Anthony Ray Hinton | |
---|---|
Born | Alabama, U.S. | June 1, 1956
Occupation(s) | Author Activist |
Known for | Being wrongfully convicted of murder; criminal justice reform and anti-death penalty activism [1] |
Notable work | The Sun Does Shine: How I Found Life and Freedom on Death Row |
Criminal status | Exonerated |
Conviction(s) | Capital murder (2 counts; overturned) |
Criminal penalty | Death (overturned) |
Spouse | Halimah Abdullah |
Anthony Ray Hinton (born June 1, 1956) is an American activist, writer, and author who was wrongly convicted of the 1985 murders of two fast food restaurant managers in Birmingham, Alabama. [2] Hinton was sentenced to death and held on the state's death row for 28 years before his 2015 release. [2] [3] [4] [5] [6]
In 2014 the Supreme Court of the United States unanimously overturned his conviction on appeal, after which the state dropped all charges against him. The court was unable to affirm the forensic evidence of a gun, which was the only evidence in the first trial. [4] After being released, Hinton wrote and published a memoir The Sun Does Shine: How I Found Life and Freedom on Death Row (2018). [4] Hinton was portrayed by O'Shea Jackson Jr. in the 2019 film Just Mercy .

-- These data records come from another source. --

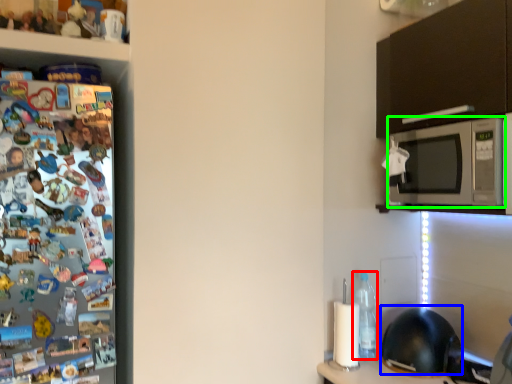 Question: Estimate the real-world distances between objects in this image. Which object is closer to bottle (highlighted by a red box), helmet (highlighted by a blue box) or microwave oven (highlighted by a green box)?

Choices:
 (A) helmet
 (B) microwave oven

Answer: (A) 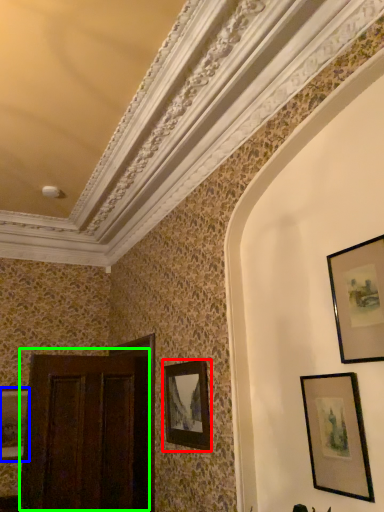 Question: Based on their relative distances, which object is farther from picture frame (highlighted by a red box)? Choose from picture frame (highlighted by a blue box) and door (highlighted by a green box).

Choices:
 (A) picture frame
 (B) door

Answer: (A) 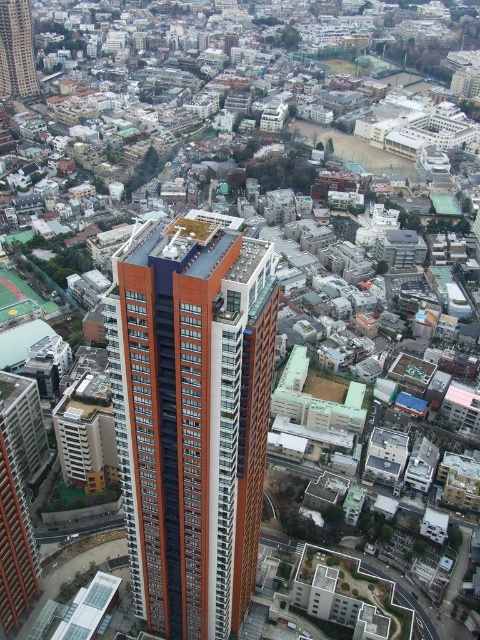 You are a city planner reviewing an aerial view of an urban area. You notice two prominent orange structures at the center. Which one is wider, the orange glassy building at center or the orange glass tower at center?

The orange glassy building at center is wider than the orange glass tower at center according to the description.

You are a city planner reviewing the aerial image of the urban area. You notice two prominent orange structures labeled as the orange glassy building at center and the orange glass tower at center. Which of these two buildings has a larger footprint in the image?

The orange glassy building at center has a larger footprint than the orange glass tower at center according to the description. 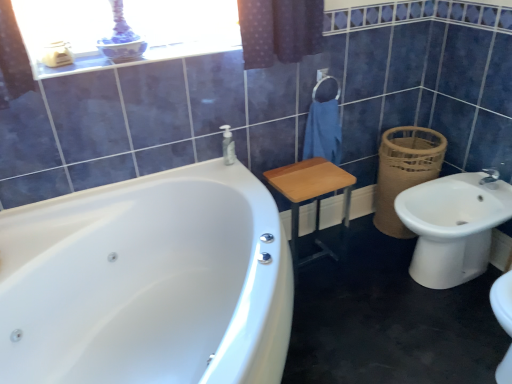 At what (x,y) coordinates should I click in order to perform the action: click on vacant space in white glossy sink at lower right (from a real-world perspective). Please return your answer as a coordinate pair (x, y). This screenshot has width=512, height=384. Looking at the image, I should click on (439, 284). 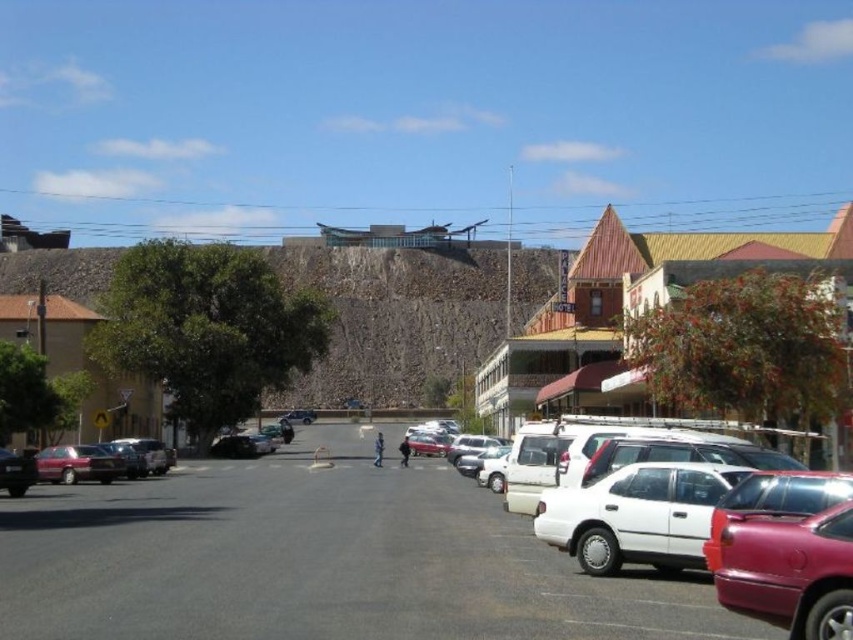 You are a delivery driver who needs to park your van between the white matte car at center and the matte red sedan at lower left. Based on the scene, can you fit your van there?

The white matte car at center is located above the matte red sedan at lower left, so there is space between them. However, the exact dimensions of the space aren generated in the description, so it is uncertain if the van will fit.

You are standing at the point with coordinates 0.5, 0.5 in the image. You want to walk to the white matte car at center. In which direction should you move relative to your current position?

Since the white matte car at center is located at point (x=318, y=560), which is to the right and slightly above your current position at (x=426, y=320), you should move in the direction of northeast to reach it.

You are a delivery person trying to park your 1.8 meters tall delivery box between the white matte sedan at right and the matte red sedan at lower left. Can you fit it vertically between them?

The white matte sedan at right is taller than the matte red sedan at lower left. Since the delivery box is 1.8 meters tall, you need to ensure there is enough vertical space between the two sedans. However, without knowing the exact height difference or the available space between them, it is impossible to determine if the box will fit vertically. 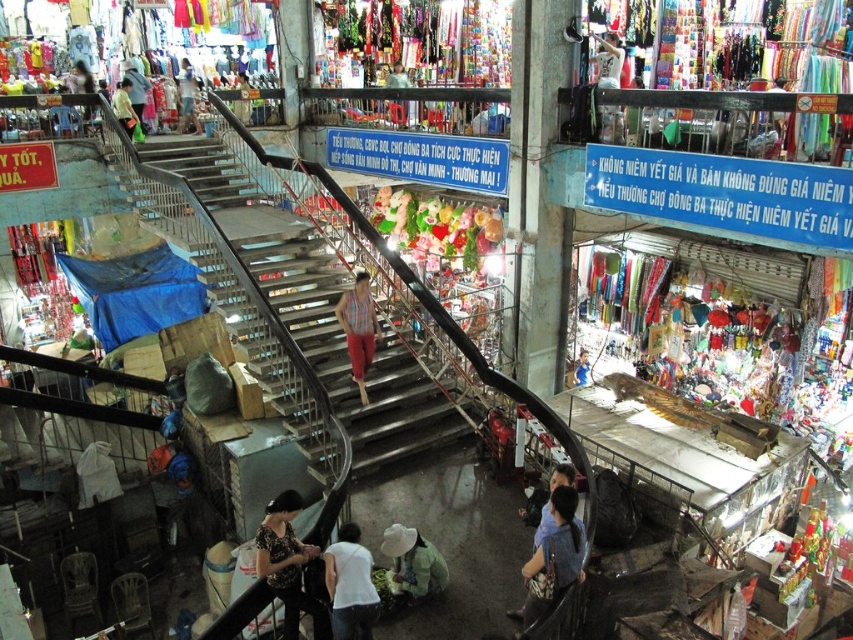 Does metallic staircase at center have a larger size compared to white matte shirt at lower center?

Correct, metallic staircase at center is larger in size than white matte shirt at lower center.

Can you confirm if metallic staircase at center is positioned above white matte shirt at lower center?

Indeed, metallic staircase at center is positioned over white matte shirt at lower center.

Is point (212, 180) more distant than point (354, 557)?

Yes.

I want to click on metallic staircase at center, so click(315, 310).

Consider the image. Can you confirm if dark floral shirt at center is positioned to the right of green fabric hat at lower center?

Incorrect, dark floral shirt at center is not on the right side of green fabric hat at lower center.

Is dark floral shirt at center shorter than green fabric hat at lower center?

Incorrect, dark floral shirt at center's height does not fall short of green fabric hat at lower center's.

I want to click on dark floral shirt at center, so click(x=288, y=564).

Locate an element on the screen. The height and width of the screenshot is (640, 853). dark floral shirt at center is located at coordinates (288, 564).

Which of these two, matte black shirt at lower center or light blue fabric at upper left, stands taller?

Standing taller between the two is light blue fabric at upper left.

Is point (558, 468) positioned in front of point (117, 84)?

Yes.

Find the location of `matte black shirt at lower center`. matte black shirt at lower center is located at coordinates (543, 524). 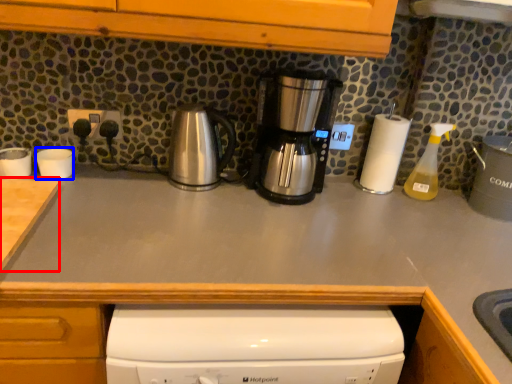 Question: Among these objects, which one is farthest to the camera, counter top (highlighted by a red box) or appliance (highlighted by a blue box)?

Choices:
 (A) counter top
 (B) appliance

Answer: (B) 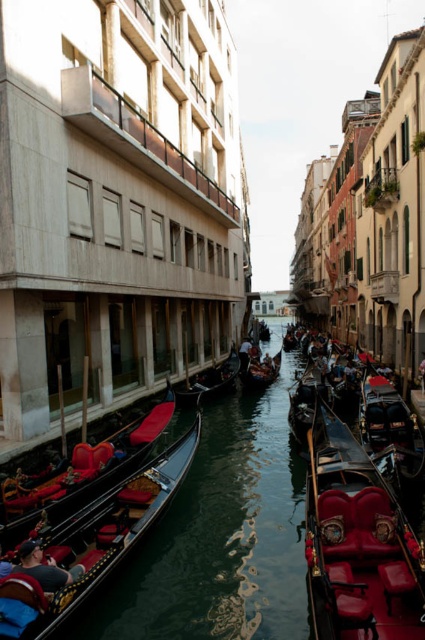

On February 25, 1985, and July 2, 1985, two fast food managers, John Davidson and Thomas Wayne Vason, were killed in separate incidents during armed robberies at their fast food restaurants in Birmingham. [3] A survivor of a third restaurant robbery picked a photo of Anthony Ray Hinton, then age 29, from a lineup, and the police investigated him. At the time, Hinton worked at a supermarket warehouse and lived with his mother, Buhlar Hinton, at her home in rural Alabama, about half an hour north of Birmingham. [4]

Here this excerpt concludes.